Being able to take arbitrary software and target that to arbitrary hardware is the holy grail. Just one step of that is being able to derive a data flow model, and that is very hard problem to solve in the general case.

“It works for ML frameworks because you have a better-suited data model to begin with,” says Kogel. “TensorFlow, has the inherent parallelism and data dependencies defined in a much nicer way than some arbitrary piece of C, C++ code. Currently, what we see is people are using tracing, trying to re-engineer these dependencies from running applications on virtual platforms or on target hardware to extract the actual dependencies. It is a hard problem to do that automatically based on static or dynamic code analysis. We have seen attempts in this direction, but it’s still more of a research topic. It would bring great benefit if it could be solved.”

The problem has always been data dependencies. “One thing about neural networks is they’ve got a regular structure and they’re embarrassingly parallel,” says Klein. “There’s so much parallelism in there that it becomes a lot easier to go in and understand what can be partitioned off on different accelerators without introducing any data dependencies. As we move to general-purpose software, generalized algorithms, that’s still a nut that nobody has cracked. How do we take the C program that somebody wrote, with the illusion that they’re going to be the only one on the computer and it’s going to be a single-threaded application, and be able to move that into multiple small CPUs? That’s still a really hard problem. And again, the software community doesn’t seem to be embracing the potential benefits of going there.”

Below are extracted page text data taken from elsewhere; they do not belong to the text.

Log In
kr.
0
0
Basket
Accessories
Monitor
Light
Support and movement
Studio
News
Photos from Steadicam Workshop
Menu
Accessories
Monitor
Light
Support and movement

The problem exists in all application areas. “Most design teams and IP vendors within AI/ML have focusing on rule number one — provide processing horsepower matched to the workload,” says Steve Roddy, chief marketing officer at Quadric. “But they have neglected rule number two — don’t burden the application software developer. Most ML solutions have offloaded a portion of the graph processing from a legacy CPU or DSP, but not the entire ML graph workload. This further complicating the life of the software developer.”

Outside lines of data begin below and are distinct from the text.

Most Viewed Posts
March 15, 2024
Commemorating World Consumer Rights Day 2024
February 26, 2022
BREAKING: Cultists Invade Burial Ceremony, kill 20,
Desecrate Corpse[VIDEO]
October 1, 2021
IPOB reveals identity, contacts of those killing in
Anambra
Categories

Change is hard. “We want to get there,” says Cadence’s Wall. “It is an immensely challenging problem to have a software development environment completely decoupled from the architecture. Even if one does take advantage of something like OpenMP, there’s always going to be some level of architectural dependency.”

So much is being left on the table. “What you leave on the table in terms of performance and efficiency — and the overall capability of the system when you design the hardware, and then chuck it over the wall or sell it to another company and then write the software — is huge,” says Klein. “There’s so much loss of capability, there’s so much loss of efficiency, so much loss of performance. I know of very few organizations where the necessary people sit down and design the hardware while thinking about the architecture of the software that’s going to run on it. What they’re almost always focused on is designing hardware to run any single-threaded application and trying to fit it in that mold. That may be starting to break down.”

It takes a team. “Understanding the issues takes a team effort,” says Schirrmeister. “It requires a set of architects and is an incredibly complex task. At the same time, system complexity is growing tremendously fast. We are approaching an era where the tools may become connected enough for this to actually work. We are connecting the tools vertically, and some flows are in place. There are some of the architecture optimization tools. We certainly don’t have the people who can run it all, so that’s an education problem. But if you combine it with machine learning and AI, then we have a chance — if you can afford the cycles to go through meaningful variations.”

Conclusion
For the past 25 years, people have been looking at the potential for system-level tools that could encompass hardware and software. Being able to optimize both and map one to the other has obvious advantages, but they clearly have never been enough to overcome the issue of software productivity. Getting to market faster is more important than a product that operates faster, consumes less power, or is cheaper. Many in the industry think that change is inevitable, but they have been wrong for a long time.